Many countries have used lay health workers for many years to deliver health promotion and education services. They are a prominent component of the health care systems in Australia, Great Britain and Canada. Our proposal offers a workable solution based on the experience of over 200 similar programs carried out in the US, many with dramatic health impacts on the populations served.

The 2007 HRSA Community Health Worker National Workforce Study found an array of benefits including decreases in emergency room visits, reductions in hospitalizations for target populations and fewer complications when patients do receive medical attention. It also found that CHW services are cost effective and culturally sensitive, eliminating barriers that prevent timely receipt of services and care. This study determined there were at least 600 such programs using 12,500 advisors in the US. While many programs related to specific diseases including cancer and cardiovascular disease, there were programs that dealt broadly with health promotion and disease prevention, domestic violence and injury. Some programs have been very comprehensive dealing with families holistically without categorical restrictions. Reports indicate that CHW outreach is being actively developed in Massachusetts including a training program through their community college system. We plan to integrate our program with those efforts.
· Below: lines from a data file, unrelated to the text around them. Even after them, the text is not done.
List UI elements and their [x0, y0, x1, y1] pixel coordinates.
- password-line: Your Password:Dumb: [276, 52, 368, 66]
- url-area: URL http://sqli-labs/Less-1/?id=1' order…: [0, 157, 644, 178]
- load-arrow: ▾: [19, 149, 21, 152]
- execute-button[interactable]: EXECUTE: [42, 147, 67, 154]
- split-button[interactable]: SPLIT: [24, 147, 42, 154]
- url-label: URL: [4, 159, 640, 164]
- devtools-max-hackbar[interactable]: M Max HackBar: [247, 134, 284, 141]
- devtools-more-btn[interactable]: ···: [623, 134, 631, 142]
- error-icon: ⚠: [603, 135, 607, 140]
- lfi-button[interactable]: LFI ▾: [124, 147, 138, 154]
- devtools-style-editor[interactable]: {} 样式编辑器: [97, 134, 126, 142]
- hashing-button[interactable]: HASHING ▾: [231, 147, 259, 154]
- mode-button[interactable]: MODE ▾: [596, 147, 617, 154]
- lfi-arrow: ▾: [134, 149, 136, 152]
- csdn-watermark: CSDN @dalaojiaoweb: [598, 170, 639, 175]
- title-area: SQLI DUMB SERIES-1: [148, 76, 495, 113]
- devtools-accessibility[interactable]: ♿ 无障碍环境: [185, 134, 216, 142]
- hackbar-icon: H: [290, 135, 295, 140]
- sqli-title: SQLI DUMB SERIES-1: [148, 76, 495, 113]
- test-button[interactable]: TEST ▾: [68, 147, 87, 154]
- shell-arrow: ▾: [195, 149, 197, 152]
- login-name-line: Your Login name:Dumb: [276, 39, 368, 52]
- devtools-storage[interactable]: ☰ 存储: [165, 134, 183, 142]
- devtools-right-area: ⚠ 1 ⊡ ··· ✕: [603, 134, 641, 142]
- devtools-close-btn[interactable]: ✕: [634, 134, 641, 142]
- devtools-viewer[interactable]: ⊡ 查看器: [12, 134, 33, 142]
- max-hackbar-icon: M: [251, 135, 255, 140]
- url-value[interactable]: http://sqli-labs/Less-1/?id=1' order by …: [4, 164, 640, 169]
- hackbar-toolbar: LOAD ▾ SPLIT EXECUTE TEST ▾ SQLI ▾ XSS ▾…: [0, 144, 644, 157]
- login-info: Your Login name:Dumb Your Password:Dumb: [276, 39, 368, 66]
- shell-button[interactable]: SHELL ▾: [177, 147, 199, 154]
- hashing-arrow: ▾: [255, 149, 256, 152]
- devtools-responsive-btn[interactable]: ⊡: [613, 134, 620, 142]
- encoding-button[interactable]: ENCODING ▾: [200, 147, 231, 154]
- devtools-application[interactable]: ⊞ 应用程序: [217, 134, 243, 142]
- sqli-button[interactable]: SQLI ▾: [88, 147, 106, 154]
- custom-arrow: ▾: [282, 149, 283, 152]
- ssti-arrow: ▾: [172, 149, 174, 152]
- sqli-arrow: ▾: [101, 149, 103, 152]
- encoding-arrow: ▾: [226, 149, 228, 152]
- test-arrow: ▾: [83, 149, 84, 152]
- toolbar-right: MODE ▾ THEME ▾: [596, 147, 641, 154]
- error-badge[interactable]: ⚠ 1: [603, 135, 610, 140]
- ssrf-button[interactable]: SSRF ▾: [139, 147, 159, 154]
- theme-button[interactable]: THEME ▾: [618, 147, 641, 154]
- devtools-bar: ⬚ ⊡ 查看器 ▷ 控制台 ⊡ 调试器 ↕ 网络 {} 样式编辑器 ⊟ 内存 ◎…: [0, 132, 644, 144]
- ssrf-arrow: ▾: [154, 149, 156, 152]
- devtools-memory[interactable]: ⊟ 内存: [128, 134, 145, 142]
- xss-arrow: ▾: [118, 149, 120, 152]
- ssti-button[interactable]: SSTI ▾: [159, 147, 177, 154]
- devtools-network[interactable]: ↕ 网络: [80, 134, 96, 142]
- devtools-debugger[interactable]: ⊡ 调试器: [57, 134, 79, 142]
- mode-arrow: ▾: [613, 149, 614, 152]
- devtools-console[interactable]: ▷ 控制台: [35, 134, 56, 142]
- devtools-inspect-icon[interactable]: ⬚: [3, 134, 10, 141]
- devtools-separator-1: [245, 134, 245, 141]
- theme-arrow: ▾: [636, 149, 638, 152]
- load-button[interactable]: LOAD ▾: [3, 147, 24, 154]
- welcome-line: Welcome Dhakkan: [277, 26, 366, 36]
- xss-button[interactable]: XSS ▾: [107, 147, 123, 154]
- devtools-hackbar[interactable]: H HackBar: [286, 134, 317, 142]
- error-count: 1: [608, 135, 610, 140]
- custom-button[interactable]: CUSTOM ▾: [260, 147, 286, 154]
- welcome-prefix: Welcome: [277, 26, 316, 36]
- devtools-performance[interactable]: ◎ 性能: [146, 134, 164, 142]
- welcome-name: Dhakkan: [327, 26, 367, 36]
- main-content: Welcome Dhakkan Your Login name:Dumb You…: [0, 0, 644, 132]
Wellness Navigators will be recruited from and indigenous to the target population with which they work. They may be under or unemployed individuals who have been educationally disadvantaged. They will be identified through an appropriate interview process and provided with an ongoing subsidized training program that offers basic wellness and public health knowledge. In some locations they may have a linkage with a community health resource facility such as the Vermont PATCH Network to facilitate healthy behavioral change, early detection and linkage to an array of health and social service providers. Navigators will be provided with a living and housing subsidy, operating much like the national VISTA service program. A time commitment of one or two years will be required in exchange for the training. Navigators will be encouraged to continue their education in a field of interest following the term of service.

Goals:

The goals of this initiative are to develop a cost effective model that:
  • Promotes community wide wellness practices;
  • Improves population wide health literacy;
  • Has a constraining impact on chronic care costs.
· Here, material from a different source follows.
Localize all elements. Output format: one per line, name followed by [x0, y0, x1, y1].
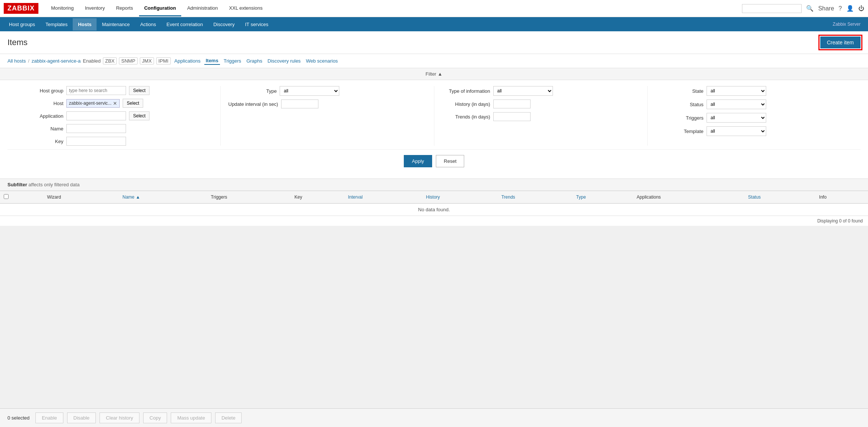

The purpose of the "Wellness Navigators" proposal is to address these needs by offering wellness promotion and health literacy programs to help communities become healthier using existing community social networks as outreach channels.

Summary:

Wellness Navigators, acting as Community Health Workers, promote healthy living by serving as liaisons between community residents and health care and social service professionals.
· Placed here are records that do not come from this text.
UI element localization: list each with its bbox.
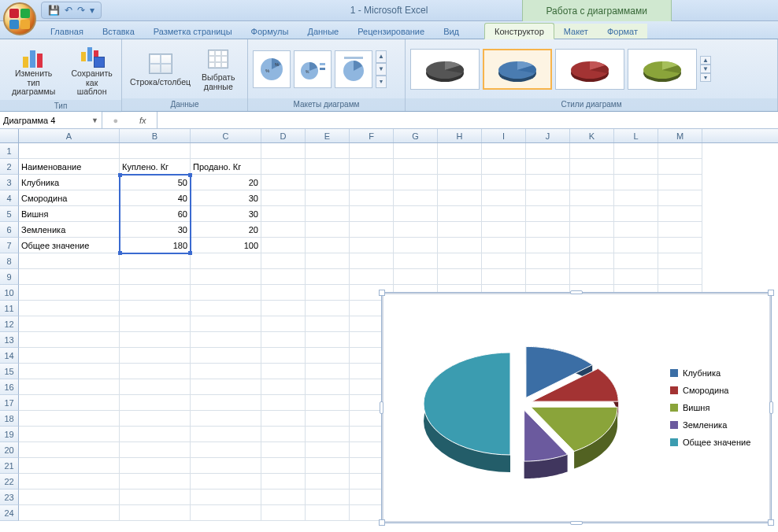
gallery-up-icon[interactable]: ▲ <box>376 50 387 63</box>
cell[interactable] <box>261 332 306 348</box>
cell[interactable] <box>526 253 570 269</box>
row-header[interactable]: 12 <box>0 316 19 332</box>
cell[interactable] <box>306 143 350 159</box>
cell[interactable]: Куплено. Кг <box>120 159 191 175</box>
column-header[interactable]: C <box>191 129 261 142</box>
cell[interactable]: 60 <box>120 206 191 222</box>
legend-item[interactable]: Общее значение <box>670 438 758 447</box>
cell[interactable] <box>191 474 261 490</box>
legend-item[interactable]: Вишня <box>670 403 758 412</box>
tab-insert[interactable]: Вставка <box>93 24 144 39</box>
cell[interactable] <box>120 395 191 411</box>
cell[interactable] <box>19 253 120 269</box>
cell[interactable]: Вишня <box>19 206 120 222</box>
cell[interactable]: 20 <box>191 175 261 190</box>
cell[interactable] <box>306 490 350 505</box>
column-header[interactable]: J <box>526 129 570 142</box>
row-header[interactable]: 16 <box>0 379 19 395</box>
cell[interactable] <box>482 159 526 175</box>
tab-format[interactable]: Формат <box>598 24 647 39</box>
fx-icon[interactable]: fx <box>139 116 146 125</box>
cell[interactable] <box>482 175 526 190</box>
cell[interactable] <box>120 490 191 505</box>
cell[interactable] <box>570 222 614 238</box>
cell[interactable] <box>658 253 702 269</box>
cell[interactable] <box>306 159 350 175</box>
cell[interactable] <box>120 379 191 395</box>
tab-formulas[interactable]: Формулы <box>242 24 298 39</box>
cell[interactable] <box>120 285 191 301</box>
cell[interactable] <box>570 269 614 285</box>
cell[interactable] <box>658 222 702 238</box>
cell[interactable]: Общее значение <box>19 238 120 253</box>
cell[interactable] <box>261 190 306 206</box>
cell[interactable] <box>438 159 482 175</box>
cell[interactable] <box>261 505 306 521</box>
chart-resize-handle[interactable] <box>379 519 385 526</box>
column-header[interactable]: E <box>306 129 350 142</box>
cell[interactable] <box>614 253 658 269</box>
tab-review[interactable]: Рецензирование <box>348 24 434 39</box>
cell[interactable] <box>614 206 658 222</box>
cell[interactable] <box>438 238 482 253</box>
cell[interactable]: 180 <box>120 238 191 253</box>
cell[interactable] <box>350 159 394 175</box>
cell[interactable] <box>482 269 526 285</box>
cell[interactable] <box>614 143 658 159</box>
cell[interactable] <box>261 490 306 505</box>
cell[interactable] <box>482 222 526 238</box>
cell[interactable] <box>261 411 306 427</box>
cell[interactable] <box>526 159 570 175</box>
cell[interactable] <box>614 269 658 285</box>
cell[interactable] <box>19 332 120 348</box>
row-header[interactable]: 10 <box>0 285 19 301</box>
cell[interactable] <box>306 427 350 442</box>
cell[interactable] <box>261 159 306 175</box>
cell[interactable] <box>306 364 350 379</box>
cell[interactable] <box>482 253 526 269</box>
column-header[interactable]: F <box>350 129 394 142</box>
cell[interactable] <box>19 301 120 316</box>
cell[interactable] <box>306 269 350 285</box>
cell[interactable] <box>19 316 120 332</box>
change-chart-type-button[interactable]: Изменить типдиаграммы <box>5 41 62 98</box>
cell[interactable] <box>306 379 350 395</box>
cell[interactable]: Смородина <box>19 190 120 206</box>
name-box[interactable]: ▼ <box>0 112 102 128</box>
cell[interactable]: 30 <box>191 190 261 206</box>
tab-data[interactable]: Данные <box>298 24 348 39</box>
cell[interactable] <box>658 159 702 175</box>
cell[interactable] <box>261 379 306 395</box>
cell[interactable] <box>306 411 350 427</box>
chart-plot-area[interactable] <box>388 313 670 502</box>
cell[interactable] <box>120 301 191 316</box>
chart-resize-handle[interactable] <box>768 519 774 526</box>
gallery-down-icon[interactable]: ▼ <box>700 65 711 73</box>
redo-icon[interactable]: ↷ <box>77 5 85 16</box>
cell[interactable] <box>191 285 261 301</box>
cell[interactable] <box>394 206 438 222</box>
column-header[interactable]: G <box>394 129 438 142</box>
cell[interactable] <box>394 143 438 159</box>
cell[interactable] <box>482 238 526 253</box>
cell[interactable] <box>306 222 350 238</box>
cell[interactable] <box>394 253 438 269</box>
chart-style-4[interactable] <box>628 49 697 90</box>
cell[interactable] <box>261 301 306 316</box>
cell[interactable] <box>191 301 261 316</box>
formula-bar-input[interactable] <box>157 112 778 128</box>
cell[interactable] <box>19 348 120 364</box>
cell[interactable] <box>394 238 438 253</box>
column-header[interactable]: M <box>658 129 702 142</box>
cell[interactable] <box>526 206 570 222</box>
cell[interactable] <box>306 206 350 222</box>
chart-resize-handle[interactable] <box>380 401 383 414</box>
chart-resize-handle[interactable] <box>379 290 385 296</box>
cell[interactable] <box>438 253 482 269</box>
cell[interactable] <box>261 143 306 159</box>
row-header[interactable]: 17 <box>0 395 19 411</box>
cell[interactable] <box>120 458 191 474</box>
row-header[interactable]: 9 <box>0 269 19 285</box>
cell[interactable] <box>438 175 482 190</box>
row-header[interactable]: 13 <box>0 332 19 348</box>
Navigators may make home visits, refer residents to doctors and clinics, translate between residents and their health care providers, and inform residents about the social services that are available to them. They may also make presentations on health and wellness issues, chronic disease management, parenting, and other issues related to the well-being of the family and community. They may give talks at schools, churches, private homes, and community centers and serve as resources for their neighbors. They will be trained to answer common questions and followup through resources at the neighborhood health center with which they are affiliated.



Significant effectiveness of Navigators may result because:
  • they are focused on hard-to-reach populations;
  • they usually are indigenous to the target population; and
  • their expertise is first hand knowing their communities and their needs.

Reinventing Health does not provide healthcare or direct health services.